Like many organizations, court systems have deliberate processes for acculturating and training new members — a process sometimes referred to as “socialization.” Forms of court socialization include formal processes like “baby judge” schools to provide training on opinion writing and docket management, as well as informal processes of acclimating new judges to the ins and outs of their jobs.
In Cook County, Illinois, part of the socialization and acclimation process involves assigning new judges to traffic court. But Judge Richard Cooke, a former private practitioner who won an unopposed judicial election last November, rejected his traffic court assignment and apparently never reported for duty. Judge Cooke claims a conflict of interest, alleging that he has financial stake in a car wash that cleans city-owned vehicles. Other are not buying it:
Critics say the tempest is an illustration of all that’s wrong with selecting judges in Cook County — where cash and political connections at times carry more weight than temperament and ability. Daley Center judges say traffic court is the best place for a new judge to learn how to manage a courtroom, master a new area of law and do their job in a setting where the possible damage they can inflict is relatively minimal.

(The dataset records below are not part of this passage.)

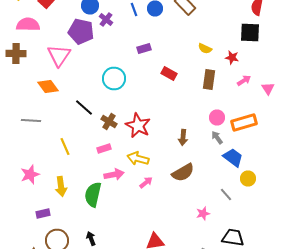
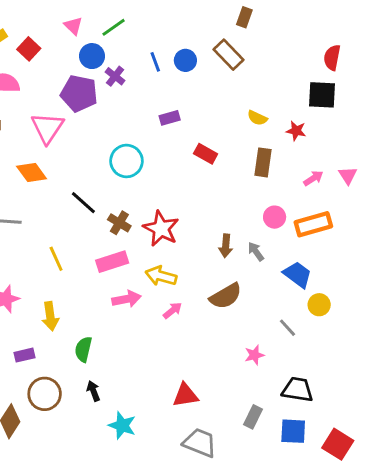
pink arrow: (244, 80) -> (313, 178), moved
gray arrow: (217, 138) -> (256, 252), moved
pink rectangle: (104, 148) -> (112, 262), size x1.5
green semicircle: (93, 194) -> (83, 349), moved, size x0.7

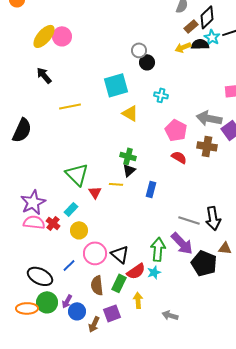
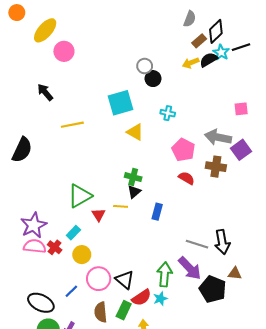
yellow ellipse: (44, 36) -> (45, 30), moved
black semicircle: (200, 44) -> (209, 60), turned -30
green triangle: (77, 174) -> (80, 196), turned 45

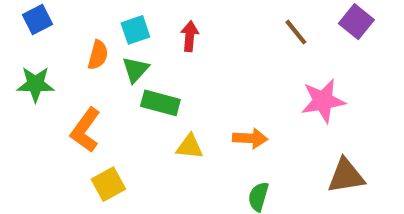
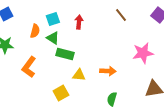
brown line: (296, 32) -> (121, 15), moved
green triangle: (135, 70) -> (53, 38), turned -40
yellow square: (108, 184) -> (61, 93), moved

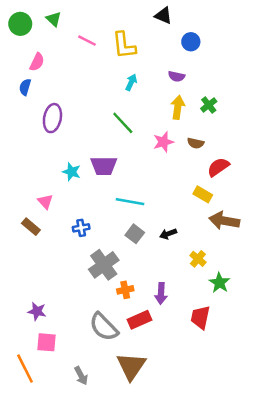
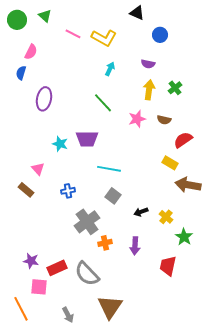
yellow L-shape: (124, 45) -> (104, 38), turned -55
black arrow: (168, 234) -> (141, 212), moved
red rectangle: (140, 320) -> (57, 268), moved

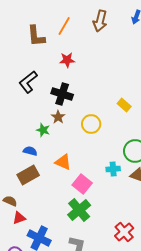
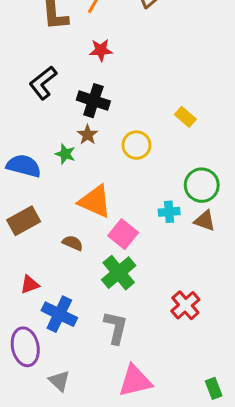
blue semicircle: (30, 151) -> (24, 166), moved, size x1.6
orange triangle: (63, 162) -> (95, 201), size x1.4
brown rectangle: (28, 175) -> (24, 221), moved
brown semicircle: (10, 201) -> (73, 243), moved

Former top federal prosecutor Carrie Hamilton, who helped prosecute ex-governor Rod Blagojevich, and former Winston & Strawn partner Raymond Mitchell both spent time in traffic court before moving into other assignments.
The court administration initially responded by assigning Judge Cooke only to conduct marriage ceremonies. With the outcry continuing, however, this week the circuit court’s executive committee sent the issue to the state Judicial Inquiry Board. This is the first step in a possible disciplinary action against Judge Cooke. We will follow the story as it develops.